[Page images and extracted text]
===

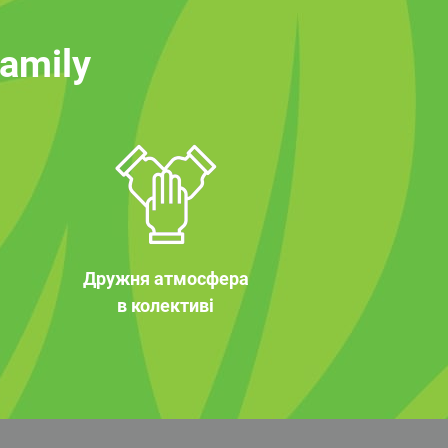
family
Дружня атмосфера
в колективі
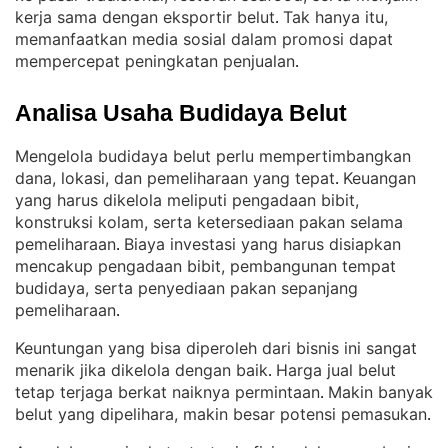
kerja sama dengan eksportir belut
Tak hanya itu,
. 
memanfaatkan media sosial dalam promosi dapat
mempercepat peningkatan penjualan
.
Analisa Usaha Budidaya Belut
Mengelola budidaya belut perlu mempertimbangkan
dana, lokasi, dan pemeliharaan yang tepat
Keuangan
. 
yang harus dikelola meliputi pengadaan bibit,
konstruksi kolam, serta ketersediaan pakan selama
pemeliharaan
Biaya investasi yang harus disiapkan
. 
mencakup pengadaan bibit, pembangunan tempat
budidaya, serta penyediaan pakan sepanjang
pemeliharaan
.
Keuntungan yang bisa diperoleh dari bisnis ini sangat
menarik jika dikelola dengan baik
Harga jual belut
. 
tetap terjaga berkat naiknya permintaan
Makin banyak
. 
belut yang dipelihara, makin besar potensi pemasukan
.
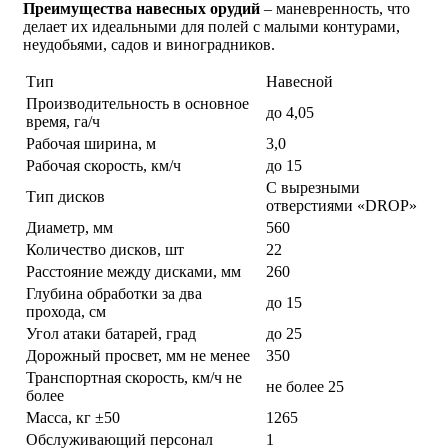
Преимущества навесных орудий
– маневренность, что
делает их идеальными для полей с малыми контурами,
неудобьями, садов и виноградников.
Тип
Навесной
Производительность в основное
до 4,05
время, га/ч
Рабочая ширина, м
3,0
Рабочая скорость, км/ч
до 15
С вырезными
Тип дисков
отверстиями «DROP»
Диаметр, мм
560
Количество дисков, шт
22
Расстояние между дисками, мм
260
Глубина обработки за два
до 15
прохода, см
Угол атаки батарей, град
до 25
Дорожный просвет, мм не менее
350
Транспортная скорость, км/ч не
не более 25
более
Масса, кг ±50
1265
Обслуживающий персонал
1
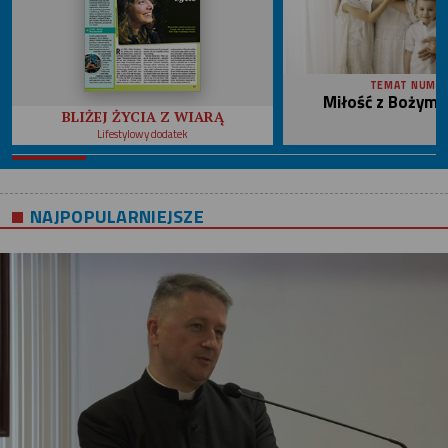
TEMAT NUME
Miłość z Bożym 
BLIŻEJ ŻYCIA Z WIARĄ
Lifestylowy dodatek
NAJPOPULARNIEJSZE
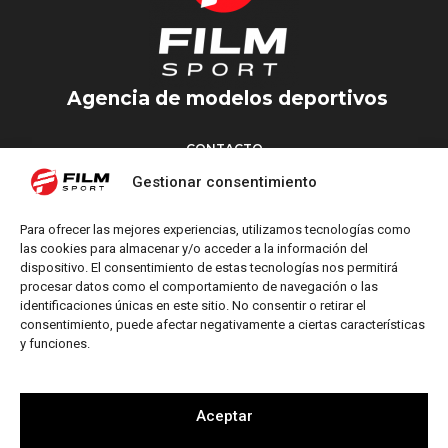
Agencia de modelos deportivos
CONTACTO
Torrent d’en Vidalet, 51 baixos
Gestionar consentimiento
08024 Barcelona
T: +34 654 827 376
Para ofrecer las mejores experiencias, utilizamos tecnologías como
M: info@filmsport.es
las cookies para almacenar y/o acceder a la información del
dispositivo. El consentimiento de estas tecnologías nos permitirá
Aviso Legal
procesar datos como el comportamiento de navegación o las
Política de Privacidad
identificaciones únicas en este sitio. No consentir o retirar el
consentimiento, puede afectar negativamente a ciertas características
y funciones.
REDES SOCIALES
Aceptar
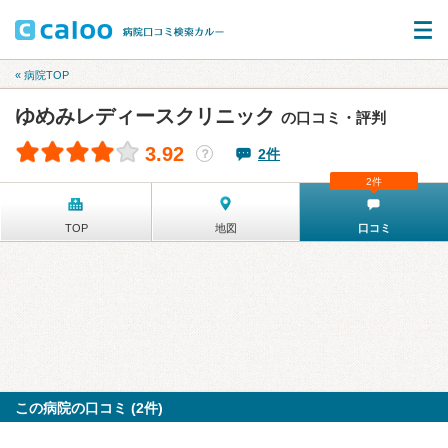
« 病院TOP
ゆめみレディースクリニック
の口コミ・評判
3.92
2件
？
2件
TOP
地図
口コミ
この病院の口コミ (2件)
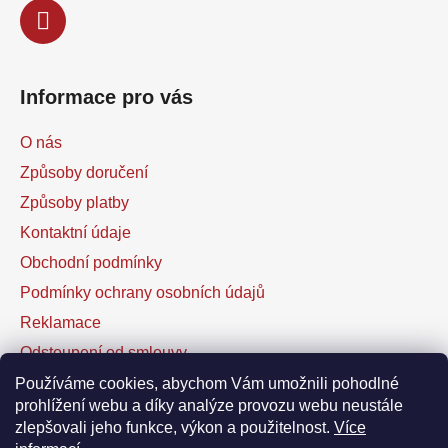
Informace pro vás
O nás
Způsoby doručení
Způsoby platby
Kontaktní údaje
Obchodní podmínky
Podmínky ochrany osobních údajů
Reklamace
Odstoupení od smlouvy
Kontaktní formulář
Používáme cookies, abychom Vám umožnili pohodlné
prohlížení webu a díky analýze provozu webu neustále
zlepšovali jeho funkce, výkon a použitelnost.
Více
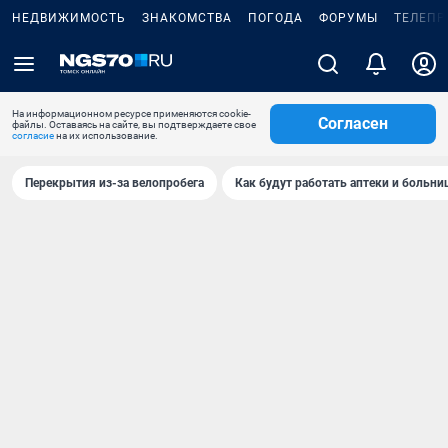
НЕДВИЖИМОСТЬ
ЗНАКОМСТВА
ПОГОДА
ФОРУМЫ
ТЕЛЕПР
На информационном ресурсе применяются cookie-
Согласен
файлы. Оставаясь на сайте, вы подтверждаете свое
согласие
на их использование.
Перекрытия из-за велопробега
Как будут работать аптеки и больн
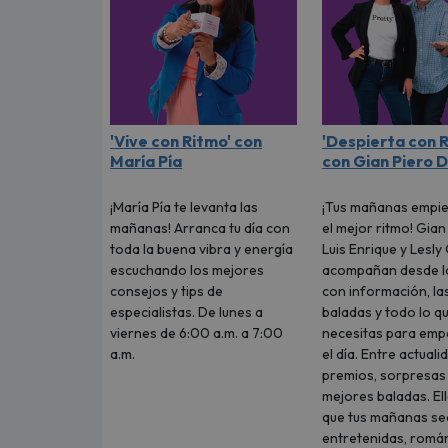
'Vive con Ritmo' con
'Despierta con 
María Pía
con Gian Piero D
¡María Pía te levanta las
¡Tus mañanas empi
mañanas! Arranca tu día con
el mejor ritmo! Gian
toda la buena vibra y energía
Luis Enrique y Lesly
escuchando los mejores
acompañan desde l
consejos y tips de
con información, la
especialistas. De lunes a
baladas y todo lo q
viernes de 6:00 a.m. a 7:00
necesitas para emp
a.m.
el día. Entre actuali
premios, sorpresas 
mejores baladas. El
que tus mañanas s
entretenidas, román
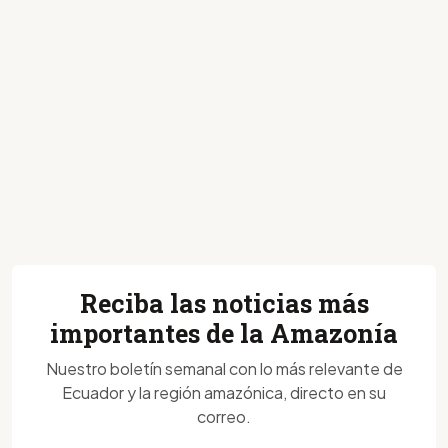
Reciba las noticias más
importantes de la Amazonía
Nuestro boletín semanal con lo más relevante de
Ecuador y la región amazónica, directo en su
correo.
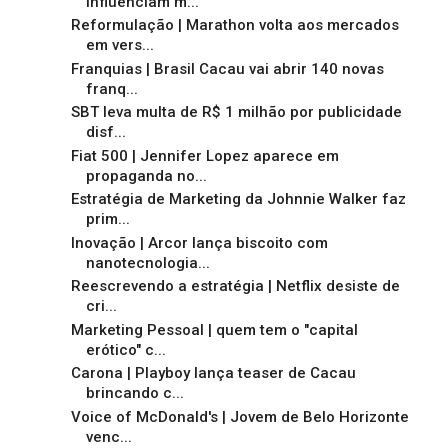
influenciam m...
Reformulação | Marathon volta aos mercados
em vers...
Franquias | Brasil Cacau vai abrir 140 novas
franq...
SBT leva multa de R$ 1 milhão por publicidade
disf...
Fiat 500 | Jennifer Lopez aparece em
propaganda no...
Estratégia de Marketing da Johnnie Walker faz
prim...
Inovação | Arcor lança biscoito com
nanotecnologia...
Reescrevendo a estratégia | Netflix desiste de
cri...
Marketing Pessoal | quem tem o "capital
erótico" c...
Carona | Playboy lança teaser de Cacau
brincando c...
Voice of McDonald's | Jovem de Belo Horizonte
venc...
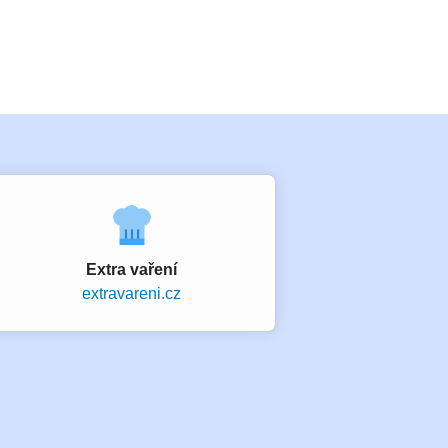
Extra vaření
extravareni.cz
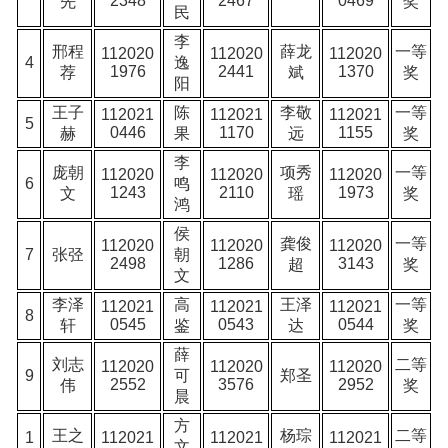
2348
2467
0469
先
奖
民
李
邢程
薛龙
一等
112020
112020
112020
4
逸
1976
2441
1370
荐
斌
奖
阳
王子
陈
李敬
一等
112021
112021
112021
5
0446
1170
1155
赫
果
远
奖
李
庞朝
项秀
一等
112020
112020
112020
6
鸣
1243
2110
1973
文
瑶
奖
鸿
侯
龚俊
一等
112020
112020
112020
7
张弪
朝
2498
1286
3143
超
奖
文
李泽
高
王泽
一等
112021
112021
112021
8
0545
0543
0544
轩
鉴
达
奖
薛
刘志
二等
112020
112020
112020
9
可
郑圣
2552
3576
2952
伟
奖
晨
方
王之
杨琮
二等
1
112021
112021
112021
文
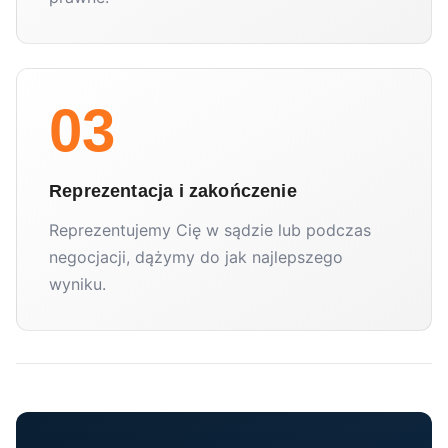
03
Reprezentacja i zakończenie
Reprezentujemy Cię w sądzie lub podczas
negocjacji, dążymy do jak najlepszego
wyniku.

===

*WHAT YOU ARE ASKED TO DO*. For the word "mejores", count the lines of the records above that hold it and state only that count.

*ANSWER SPACE*. 3